• _Your task_: With pictures left out, set down exactly the lines from the line containing "Share Mere Orthodoxy" through the last line of the data.

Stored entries
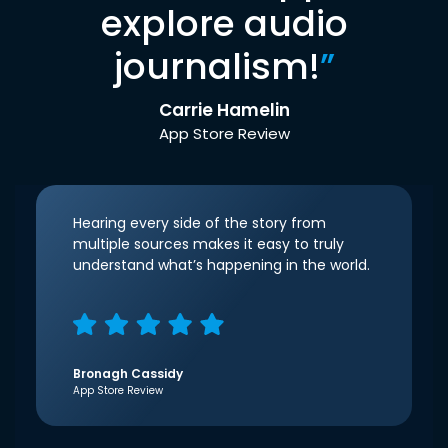
explore audio
journalism!
”
Carrie Hamelin
App Store Review
Hearing every side of the story from
multiple sources makes it easy to truly
understand what’s happening in the world.
Bronagh Cassidy
App Store Review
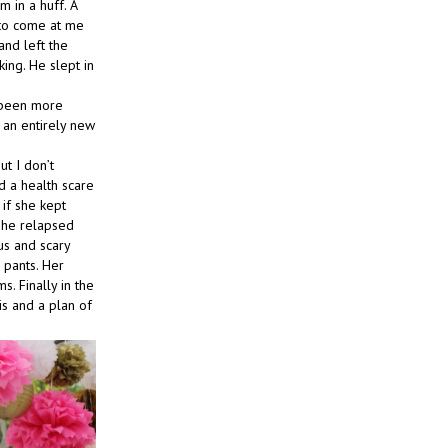
 in a huff. A
 to come at me
and left the
ing. He slept in
r been more
 an entirely new
t I don’t
d a health scare
if she kept
 she relapsed
us and scary
 pants. Her
. Finally in the
is and a plan of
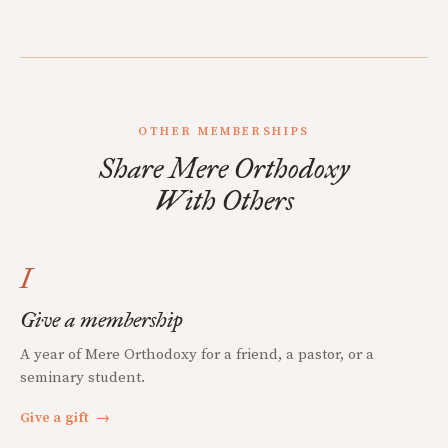
OTHER MEMBERSHIPS
Share Mere Orthodoxy
With Others
I
Give a membership
A year of Mere Orthodoxy for a friend, a pastor, or a
seminary student.
Give a gift
→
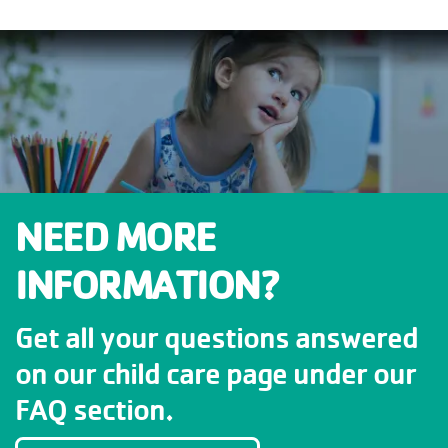
NEED MORE
INFORMATION?
Get all your questions answered
on our child care page under our
FAQ section.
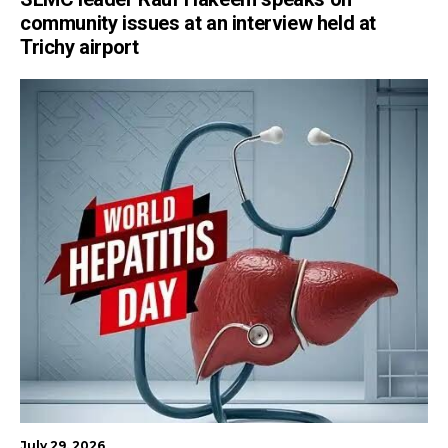
community issues at an interview held at
Trichy airport
July 29, 2026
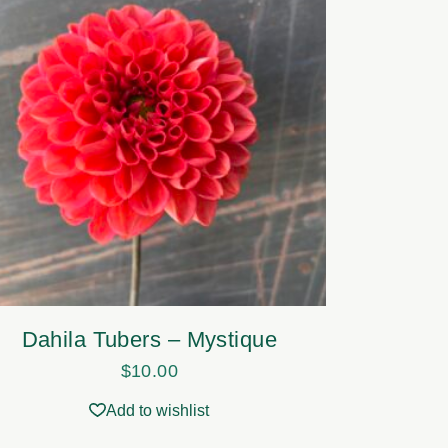
Dahila Tubers – Mystique
$
10.00
Add to wishlist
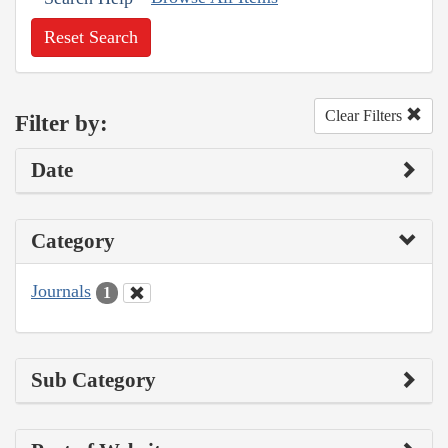
Reset Search
Clear Filters
Filter by:
Date
Category
Journals
1
Sub Category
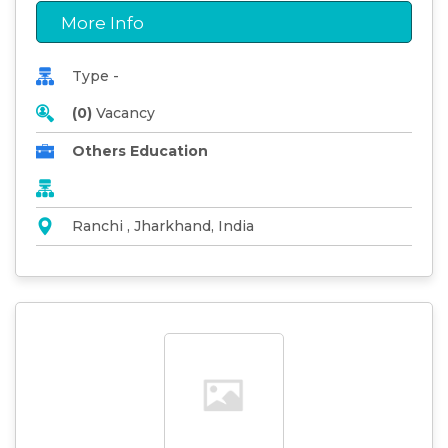
More Info
Type -
(0)
Vacancy
Others Education
Ranchi , Jharkhand, India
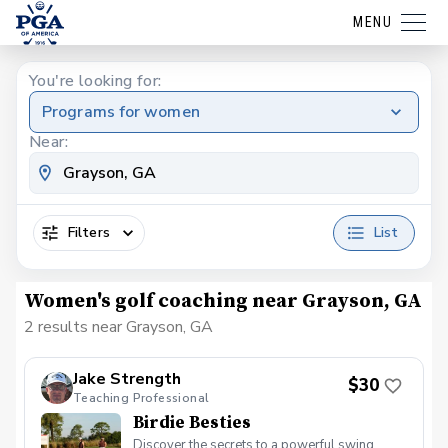
MENU
You're looking for:
Programs for women
Near:
Filters
List
Women's golf coaching near Grayson, GA
2 results near Grayson, GA
Jake Strength
$30
Teaching Professional
Birdie Besties
Discover the secrets to a powerful swing,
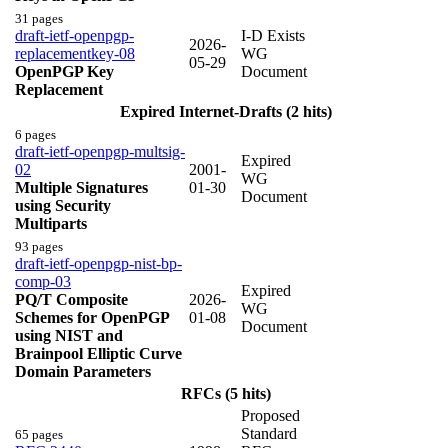
31 pages
draft-ietf-openpgp-
I-D Exists
2026-
replacementkey-08
WG
05-29
OpenPGP Key
Document
Replacement
Expired Internet-Drafts (2 hits)
6 pages
draft-ietf-openpgp-multsig-
Expired
02
2001-
WG
Multiple Signatures
01-30
Document
using Security
Multiparts
93 pages
draft-ietf-openpgp-nist-bp-
comp-03
Expired
PQ/T Composite
2026-
WG
Schemes for OpenPGP
01-08
Document
using NIST and
Brainpool Elliptic Curve
Domain Parameters
RFCs (5 hits)
Proposed
Standard
65 pages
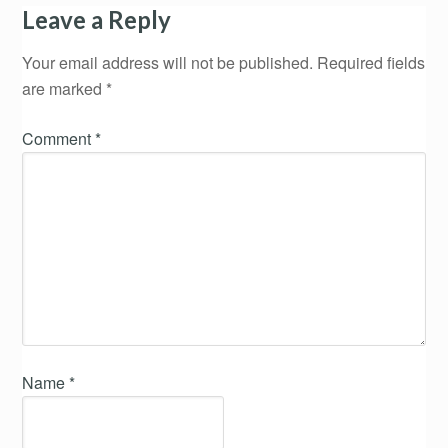
Leave a Reply
Your email address will not be published.
Required fields
are marked
*
Comment
*
Name
*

• _Response for this exercise_:
Share Mere Orthodoxy
With Others
I
Give a membership
A year of Mere Orthodoxy for a friend, a pastor, or a
seminary student.
Give a gift
→
NEED MORE
INFORMATION?
Get all your questions answered
on our child care page under our
FAQ section.
community issues at an interview held at
Trichy airport
July 29, 2026
Dahila Tubers – Mystique
$
10.00
Add to wishlist
Reset Search
Clear Filters
Filter by:
Date
Category
Journals
1
Sub Category
More Info
Type -
(0)
Vacancy
Others Education
Ranchi , Jharkhand, India
MENU
You're looking for:
Programs for women
Near:
Filters
List
Women's golf coaching near Grayson, GA
2 results near Grayson, GA
Jake Strength
$30
Teaching Professional
Birdie Besties
Discover the secrets to a powerful swing,
31 pages
draft-ietf-openpgp-
I-D Exists
2026-
replacementkey-08
WG
05-29
OpenPGP Key
Document
Replacement
Expired Internet-Drafts (2 hits)
6 pages
draft-ietf-openpgp-multsig-
Expired
02
2001-
WG
Multiple Signatures
01-30
Document
using Security
Multiparts
93 pages
draft-ietf-openpgp-nist-bp-
comp-03
Expired
PQ/T Composite
2026-
WG
Schemes for OpenPGP
01-08
Document
using NIST and
Brainpool Elliptic Curve
Domain Parameters
RFCs (5 hits)
Proposed
Standard
65 pages
Leave a Reply
Your email address will not be published.
Required fields
are marked
*
Comment
*
Name
*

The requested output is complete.